The manifestations of PTSD may vary in symptoms and severity. While there are no strictly defined methods to prevent PTSD, certain protective factors have been identified. Utilizing an online survey2 of 1,092 healthcare workers specifically in high COVID-19 infection rate locations, Hennein et al. explored the various socio-ecological predictors that impacted their mental health outcomes. Of the various components assessed, the only definitive protective factor against developing PTSD was an increased perception of team cohesion. Team unity in the ED has the power to combat mental illness and can be readily employed by all members of the healthcare team.
Working in the ED during the COVID-19 pandemic, there will always be an underlying fear and uncertainty as to what we will encounter at any point during our shift. Whether it be COVID-19, a new variant of the virus, a needlestick injury, or another pathogen entirely, the risks we face while serving in the emergency department are a reality that must be faced. While PPE and isolation protocol are vital to staff and patient safety, it is also just as important to protect our mental wellness. The psychological impacts of this pandemic will evidently weigh on many healthcare workers' lives for years to come, but the way we choose to respond and care for one another will have the most lasting impact.

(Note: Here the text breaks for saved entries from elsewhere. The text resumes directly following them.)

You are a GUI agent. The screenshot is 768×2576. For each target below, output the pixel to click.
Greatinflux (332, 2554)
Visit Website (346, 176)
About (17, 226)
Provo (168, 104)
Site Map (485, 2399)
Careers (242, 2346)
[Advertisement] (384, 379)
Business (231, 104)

- American Psychiatric Association. Diagnostic and statistical manual of mental disorders. 5th ed. 201
- Hennein R, Mew EJ, Lowe SR. Socio-ecological predictors of mental health outcomes among healthcare workers during the COVID-19 pandemic in the United States. PloS one. 2021;16(2):
- Johnson SU, Ebrahimi OV, Hoffart A. (2020). PTSD symptoms among health workers and public service providers during the COVID-19 outbreak. PloS one. 2020;15(10):
- Li Y, Scherer N, Felix L, Kuper Prevalence of depression, anxiety and post-traumatic stress disorder in health care workers during the COVID-19 pandemic: A systematic review and meta-analysis. PloS one. 2021;16(3):e0246454.